-------- DATASET RECORDS

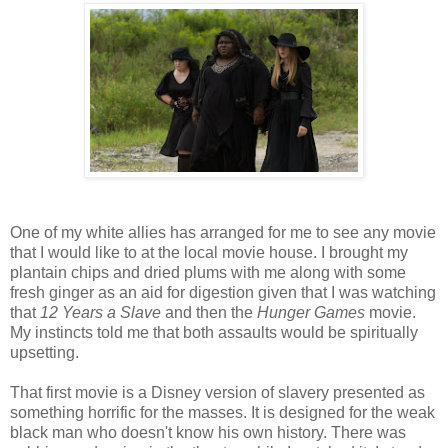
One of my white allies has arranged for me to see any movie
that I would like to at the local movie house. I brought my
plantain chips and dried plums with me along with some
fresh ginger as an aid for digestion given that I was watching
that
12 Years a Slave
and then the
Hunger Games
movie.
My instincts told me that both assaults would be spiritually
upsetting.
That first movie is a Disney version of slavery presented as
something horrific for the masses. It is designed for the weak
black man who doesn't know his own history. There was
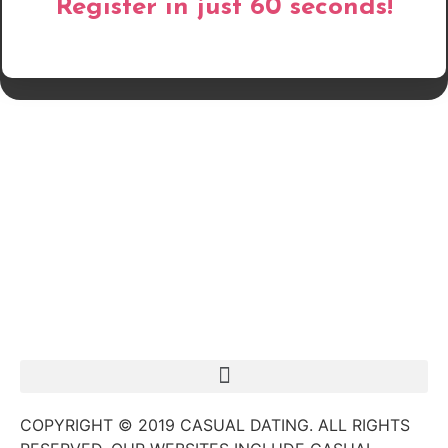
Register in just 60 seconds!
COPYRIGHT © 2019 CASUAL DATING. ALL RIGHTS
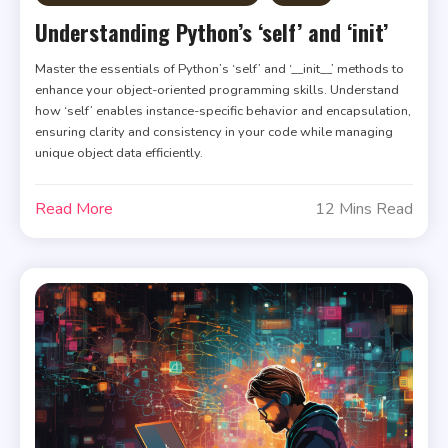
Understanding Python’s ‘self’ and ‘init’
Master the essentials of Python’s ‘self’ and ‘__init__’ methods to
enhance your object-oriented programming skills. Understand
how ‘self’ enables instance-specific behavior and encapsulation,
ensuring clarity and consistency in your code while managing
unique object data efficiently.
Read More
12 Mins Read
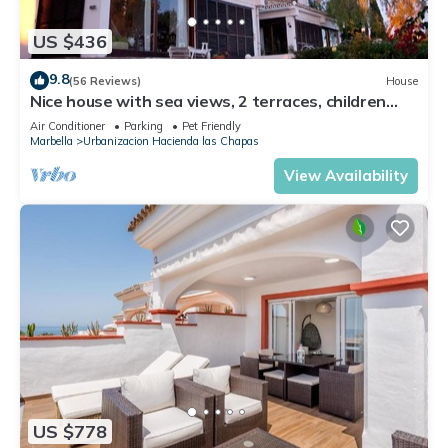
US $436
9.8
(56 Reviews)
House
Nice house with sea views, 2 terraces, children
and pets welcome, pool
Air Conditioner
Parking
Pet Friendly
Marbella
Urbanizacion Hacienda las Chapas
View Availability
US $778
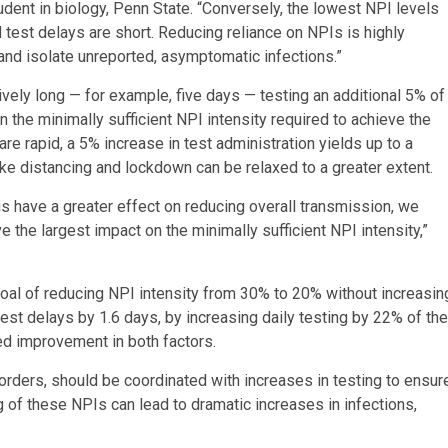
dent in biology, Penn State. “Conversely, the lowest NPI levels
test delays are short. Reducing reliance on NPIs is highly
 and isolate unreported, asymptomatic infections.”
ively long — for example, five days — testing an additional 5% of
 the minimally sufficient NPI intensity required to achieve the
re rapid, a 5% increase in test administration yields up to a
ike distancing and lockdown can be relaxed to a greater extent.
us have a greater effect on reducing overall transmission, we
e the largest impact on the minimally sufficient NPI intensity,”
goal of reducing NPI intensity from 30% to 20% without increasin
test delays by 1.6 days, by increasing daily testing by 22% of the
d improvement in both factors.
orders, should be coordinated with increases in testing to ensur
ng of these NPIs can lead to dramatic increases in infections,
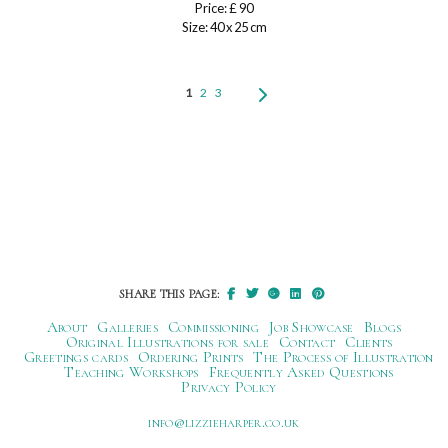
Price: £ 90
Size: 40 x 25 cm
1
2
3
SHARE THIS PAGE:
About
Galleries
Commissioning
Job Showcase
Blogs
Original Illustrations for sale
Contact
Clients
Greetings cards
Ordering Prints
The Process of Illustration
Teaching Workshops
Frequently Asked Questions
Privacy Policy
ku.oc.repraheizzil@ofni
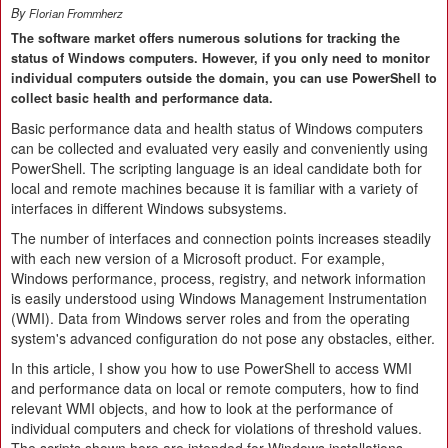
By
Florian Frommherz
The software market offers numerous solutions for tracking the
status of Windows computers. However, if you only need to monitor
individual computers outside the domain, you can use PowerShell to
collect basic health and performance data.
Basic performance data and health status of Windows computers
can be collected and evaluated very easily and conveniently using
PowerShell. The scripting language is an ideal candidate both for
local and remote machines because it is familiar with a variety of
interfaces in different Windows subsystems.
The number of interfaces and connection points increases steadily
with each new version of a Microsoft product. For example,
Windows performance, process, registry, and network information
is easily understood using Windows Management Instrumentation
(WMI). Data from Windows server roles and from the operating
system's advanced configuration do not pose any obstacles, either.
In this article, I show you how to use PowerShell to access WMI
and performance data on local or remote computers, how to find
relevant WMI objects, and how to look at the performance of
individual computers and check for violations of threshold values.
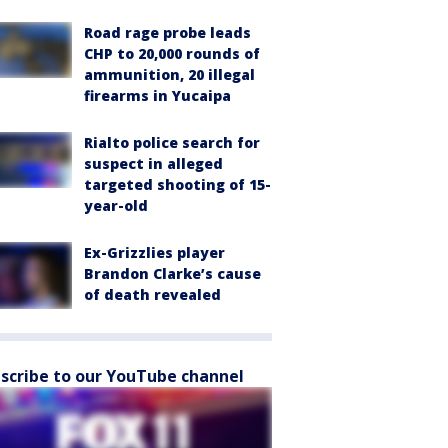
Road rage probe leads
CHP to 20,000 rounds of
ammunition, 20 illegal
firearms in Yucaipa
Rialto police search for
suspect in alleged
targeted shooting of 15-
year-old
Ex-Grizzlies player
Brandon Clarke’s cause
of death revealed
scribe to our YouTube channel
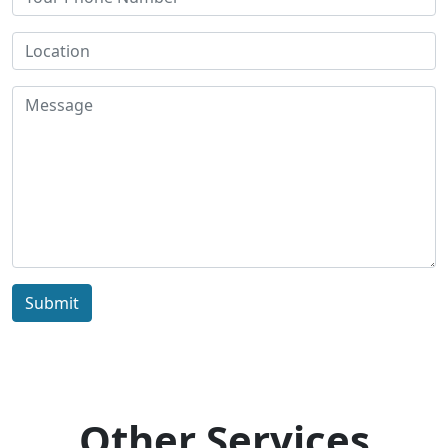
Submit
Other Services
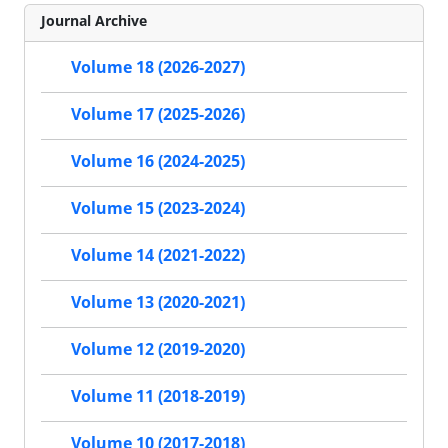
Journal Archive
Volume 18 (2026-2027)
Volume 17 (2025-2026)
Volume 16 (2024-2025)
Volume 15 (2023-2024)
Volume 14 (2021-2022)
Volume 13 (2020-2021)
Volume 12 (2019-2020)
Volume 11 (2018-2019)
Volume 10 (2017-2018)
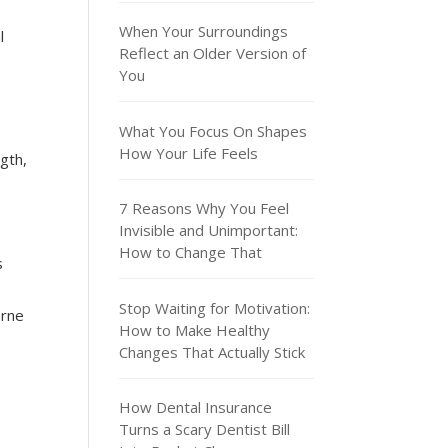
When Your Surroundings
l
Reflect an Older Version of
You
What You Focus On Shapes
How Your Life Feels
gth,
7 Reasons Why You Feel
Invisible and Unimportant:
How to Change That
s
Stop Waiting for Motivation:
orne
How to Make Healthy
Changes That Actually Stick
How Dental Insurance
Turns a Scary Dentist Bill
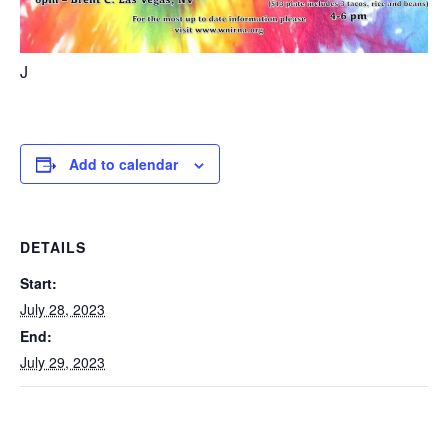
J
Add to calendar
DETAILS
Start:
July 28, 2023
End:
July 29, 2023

----------------

### PROBLEM TO WORK ON
Using the data above, return the lines from the one holding "Urbanizacion Hacienda las Chapas" through the one holding "status of Windows computers." exactly, but not the pictures.

### OUTPUT FOR THIS EXERCISE
Urbanizacion Hacienda las Chapas
View Availability
US $778
dent in biology, Penn State. “Conversely, the lowest NPI levels
test delays are short. Reducing reliance on NPIs is highly
 and isolate unreported, asymptomatic infections.”
ively long — for example, five days — testing an additional 5% of
 the minimally sufficient NPI intensity required to achieve the
re rapid, a 5% increase in test administration yields up to a
ike distancing and lockdown can be relaxed to a greater extent.
us have a greater effect on reducing overall transmission, we
e the largest impact on the minimally sufficient NPI intensity,”
goal of reducing NPI intensity from 30% to 20% without increasin
test delays by 1.6 days, by increasing daily testing by 22% of the
d improvement in both factors.
orders, should be coordinated with increases in testing to ensur
ng of these NPIs can lead to dramatic increases in infections,
Price: £ 90
Size: 40 x 25 cm
1
2
3
SHARE THIS PAGE:
About
Galleries
Commissioning
Job Showcase
Blogs
Original Illustrations for sale
Contact
Clients
Greetings cards
Ordering Prints
The Process of Illustration
Teaching Workshops
Frequently Asked Questions
Privacy Policy
ku.oc.repraheizzil@ofni
By
Florian Frommherz
The software market offers numerous solutions for tracking the
status of Windows computers. However, if you only need to monitor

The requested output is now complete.